Records from a data source
********************

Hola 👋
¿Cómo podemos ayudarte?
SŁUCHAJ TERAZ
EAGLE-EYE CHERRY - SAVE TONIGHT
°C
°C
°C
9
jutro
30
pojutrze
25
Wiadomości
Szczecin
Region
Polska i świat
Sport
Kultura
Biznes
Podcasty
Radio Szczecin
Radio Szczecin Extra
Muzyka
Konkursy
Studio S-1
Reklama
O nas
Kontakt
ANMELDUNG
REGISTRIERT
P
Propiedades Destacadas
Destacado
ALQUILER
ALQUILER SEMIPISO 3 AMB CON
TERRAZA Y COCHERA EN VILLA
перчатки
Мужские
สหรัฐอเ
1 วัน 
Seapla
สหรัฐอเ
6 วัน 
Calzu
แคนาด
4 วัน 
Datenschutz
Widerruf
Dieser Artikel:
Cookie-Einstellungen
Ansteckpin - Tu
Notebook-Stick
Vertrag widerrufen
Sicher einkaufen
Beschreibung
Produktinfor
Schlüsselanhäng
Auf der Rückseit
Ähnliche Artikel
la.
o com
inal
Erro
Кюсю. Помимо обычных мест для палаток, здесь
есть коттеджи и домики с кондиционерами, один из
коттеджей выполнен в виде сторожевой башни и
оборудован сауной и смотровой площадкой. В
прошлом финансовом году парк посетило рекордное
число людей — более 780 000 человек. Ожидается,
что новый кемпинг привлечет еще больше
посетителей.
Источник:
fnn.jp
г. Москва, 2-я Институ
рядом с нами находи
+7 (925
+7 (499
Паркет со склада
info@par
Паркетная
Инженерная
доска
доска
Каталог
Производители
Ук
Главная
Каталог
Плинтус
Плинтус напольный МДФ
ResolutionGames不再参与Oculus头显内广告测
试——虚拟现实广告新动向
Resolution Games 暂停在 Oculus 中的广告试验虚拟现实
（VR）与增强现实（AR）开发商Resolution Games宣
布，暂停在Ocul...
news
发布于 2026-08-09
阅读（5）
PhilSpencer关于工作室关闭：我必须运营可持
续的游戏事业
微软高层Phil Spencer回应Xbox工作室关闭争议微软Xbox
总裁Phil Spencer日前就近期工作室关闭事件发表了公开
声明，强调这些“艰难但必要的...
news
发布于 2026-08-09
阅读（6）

********************

[Aim of the task]:
Where a line of the data holds the word "Radio", copy that line.

[Written solution]:
Radio Szczecin
Radio Szczecin Extra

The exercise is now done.